Dads Offer Hundreds Of Free Hugs At Pride Parade For Kids Whose Parents Rejected Them

Howie Dittman

A father who wore a “Free Dad Hugs” T-shirt to the Pittsburgh’s Pride Parade last weekend shared what it was like to embrace kids who had been rejected by their parents.

In a viral post shared to the Love What Matters Facebook page on Monday, Howie Dittman, 44, explained that he and few friends showed up to the parade that day wearing T-shirts that read “Free Dad Hugs” and “Free Mom Hugs.”

Howie Dittman

“We gave out hundreds of hugs,” the father of two, who has an 18-year-old daughter, a 10-year-old son and a wife, wrote. “Hundreds.”

His post continues:

Some were super happy hugs. But others were like these two… and there were way too many like them.

Let me tell you about these two.

He was kicked out at 19 when his parents found out. They haven’t spoken to him since. He cried on my shoulder. Sobbed. Squeezed me with everything he had. I felt a tiny bit of that pain that he carries with him every minute of every day. He was abandoned because of who he loves. And on June 9th, 2019, he was participating in a celebration of love when he was brought to his emotional knees by a shirt that said “FREE DAD HUGS” on a complete stranger.

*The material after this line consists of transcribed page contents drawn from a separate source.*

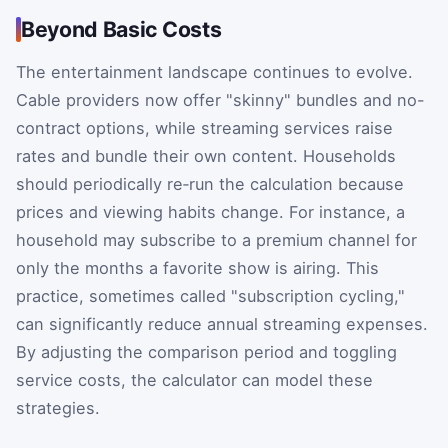
Beyond Basic Costs
The entertainment landscape continues to evolve.
Cable providers now offer "skinny" bundles and no-
contract options, while streaming services raise
rates and bundle their own content. Households
should periodically re‑run the calculation because
prices and viewing habits change. For instance, a
household may subscribe to a premium channel for
only the months a favorite show is airing. This
practice, sometimes called "subscription cycling,"
can significantly reduce annual streaming expenses.
By adjusting the comparison period and toggling
service costs, the calculator can model these
strategies.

Her story? I don’t know the specifics. But I know that she saw me from across the street. I wasn’t paying attention. By the time she got to me, she had tears in her eyes. She stood in front of me and looked up at me, with a look of sadness and helplessness that I’ll never forget. She hugged me with everything she had. And I hugged her back. She held on for so long, melting into me, and thanked me endlessly. And I can’t stop thinking about her. What she must be going thru with her family… the ones who are supposed to be there for her no matter what. Who does she go to when she needs advice on love, money or just life? Who does she share old memories with that only her parents would have been there for? What are her holidays like? How often does she hope for that phone call, with unconditional love on the other end? I don’t know her story. But it doesn’t feel like a huge leap to assume she’s lost those who should love her the most and forever.

Imagine that, parents. Imagine that your child feels SO LOST FROM YOU that they sink into the arms of a complete stranger and sob endlessly just because that stranger is wearing a shirt offering hugs from a dad. Think of the depths of their pain. Try to imagine how deep those cuts must be.

Please don’t be the parent of a child that has to shoulder that burden. I met WAY too many of them, of all ages, today.

And if by chance anyone knows these folks, please let them know they can reach out any time they need a surrogate dad to talk to. I’ll be there.

“You go in thinking you’re just going to put a smile on a few peoples faces, and you come out knowing or understanding their struggle,” Dittman told CBS News about his participation in the free hugs event. “It was life-changing, it really was.”

“My first thought was, I’m thinking the rate of rejection from fathers is probably higher than mothers,” Dittman told the news outlet. “I can give dad hugs.”

Dittman said he has received over 1,500 messages since the post went viral.

He said one individual wrote him on the “day that they saw the post was going to be their last day on earth.”

LGBT youth who come from highly rejecting families are 8.4 times as likely to have attempted suicide as LGBT peers who reported no or low levels of family rejection, according to The Trevor Project, a non-profit organization focused on suicide prevention for LGBT youth.

Dittman is the founder of Helping Butler County, a local volunteer group with nearly 4,000 members and the goal of helping those in need.